Introduction: Research shows the correlation between angiotensin-converting enzyme (ACE) deletion and insertion (D/I) polymorphism and COVID-19 risk; yet, conclusive evidence is still lacking. Thus, a meta-analysis of relevant articles was performed to more accurately estimate the relationship of ACE I/D polymorphism with the risk of COVID-19. Material and Methods. Relevant literature from the PubMed database was systematically reviewed, and odds ratios (ORs) and associated 95% confidence intervals (CIs) were measured. Additionally, the metapackage from Stata version 15.0 was used for statistical analysis.

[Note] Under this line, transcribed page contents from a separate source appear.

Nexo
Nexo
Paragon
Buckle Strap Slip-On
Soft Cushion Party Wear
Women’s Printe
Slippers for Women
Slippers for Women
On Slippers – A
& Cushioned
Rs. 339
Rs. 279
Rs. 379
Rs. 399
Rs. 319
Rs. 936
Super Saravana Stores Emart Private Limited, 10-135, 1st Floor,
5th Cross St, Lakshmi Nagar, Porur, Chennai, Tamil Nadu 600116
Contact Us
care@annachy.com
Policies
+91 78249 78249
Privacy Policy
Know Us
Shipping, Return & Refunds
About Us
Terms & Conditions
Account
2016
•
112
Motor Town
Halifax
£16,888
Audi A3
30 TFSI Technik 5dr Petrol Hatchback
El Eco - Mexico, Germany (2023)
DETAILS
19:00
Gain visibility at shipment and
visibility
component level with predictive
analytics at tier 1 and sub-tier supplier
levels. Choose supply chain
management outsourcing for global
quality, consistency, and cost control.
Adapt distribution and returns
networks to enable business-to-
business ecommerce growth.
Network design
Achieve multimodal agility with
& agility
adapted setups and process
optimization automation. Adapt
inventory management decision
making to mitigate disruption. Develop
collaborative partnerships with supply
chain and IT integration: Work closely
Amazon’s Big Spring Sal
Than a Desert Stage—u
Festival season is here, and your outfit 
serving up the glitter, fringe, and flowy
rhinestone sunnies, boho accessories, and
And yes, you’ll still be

Results: The meta-analysis eventually contained 8 studies, including 1362 COVID-19 cases and 4312 controls. Based on the data, the ACE I/D polymorphism did not show an association with COVID-19 risk (D vs. I: OR = 1.25, 95% CI = 0.96-1.64; DD vs. II: OR = 1.89, 95% CI = 0.95-3.74; DI vs. II: OR = 1.75, 95% CI = 0.92-3.31; dominant model: OR = 1.88, 95% CI = 0.99-3.53; and recessive model: OR = 1.24, 95% CI = 0.81-1.90). Further, subgroup analyses stratified based on case proved that the ACE D allele demonstrated an association with increasing risk of COVID-19 severity (D vs. I: OR = 1.64, 95% CI = 1.01-2.66; DD vs. II: OR = 4.62, 95% CI = 2.57-8.30; DI vs. II: OR = 3.07, 95% CI = 1.75-5.38; dominant model: OR = 3.74, 95% CI = 2.15-6.50; and recessive model: OR = 1.28, 95% CI = 0.46-3.51).
Conclusions: The ACE D allele was clearly related to an enhanced risk of COVID-19 severity. Hence, it is imperative to take into account the influence of genetic factors during the development of future vaccines.